Task to carry out:
The lines to extract begin at the one containing "Posvícení Limuzy" and run to the end of the listing; set them down exactly and alone.
BEGIN Dataset entries
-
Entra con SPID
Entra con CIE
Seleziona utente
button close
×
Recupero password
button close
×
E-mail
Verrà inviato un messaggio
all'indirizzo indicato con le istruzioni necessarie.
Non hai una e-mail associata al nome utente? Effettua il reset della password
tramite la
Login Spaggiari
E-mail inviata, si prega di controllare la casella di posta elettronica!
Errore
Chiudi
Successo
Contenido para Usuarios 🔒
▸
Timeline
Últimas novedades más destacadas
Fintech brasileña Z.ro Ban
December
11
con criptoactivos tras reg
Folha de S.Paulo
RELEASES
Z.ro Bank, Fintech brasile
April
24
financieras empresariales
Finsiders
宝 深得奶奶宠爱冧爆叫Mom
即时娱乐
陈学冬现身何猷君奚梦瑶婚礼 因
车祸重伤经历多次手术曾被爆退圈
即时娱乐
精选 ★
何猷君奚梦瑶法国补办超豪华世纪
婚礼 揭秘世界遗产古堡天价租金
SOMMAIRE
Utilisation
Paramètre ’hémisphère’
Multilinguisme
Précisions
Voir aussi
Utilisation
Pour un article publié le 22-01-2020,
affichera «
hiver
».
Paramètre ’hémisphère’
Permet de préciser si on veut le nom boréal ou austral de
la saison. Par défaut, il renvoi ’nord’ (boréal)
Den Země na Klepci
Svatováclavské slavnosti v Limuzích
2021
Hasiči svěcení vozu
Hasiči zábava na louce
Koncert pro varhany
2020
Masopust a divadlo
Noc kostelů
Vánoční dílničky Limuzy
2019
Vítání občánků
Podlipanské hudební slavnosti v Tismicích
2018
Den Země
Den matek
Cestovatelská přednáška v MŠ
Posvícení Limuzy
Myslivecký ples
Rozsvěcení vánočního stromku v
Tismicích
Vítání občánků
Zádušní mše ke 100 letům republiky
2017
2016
END Dataset entries
Worked solution:
Posvícení Limuzy
Myslivecký ples
Rozsvěcení vánočního stromku v
Tismicích
Vítání občánků
Zádušní mše ke 100 letům republiky
2017
2016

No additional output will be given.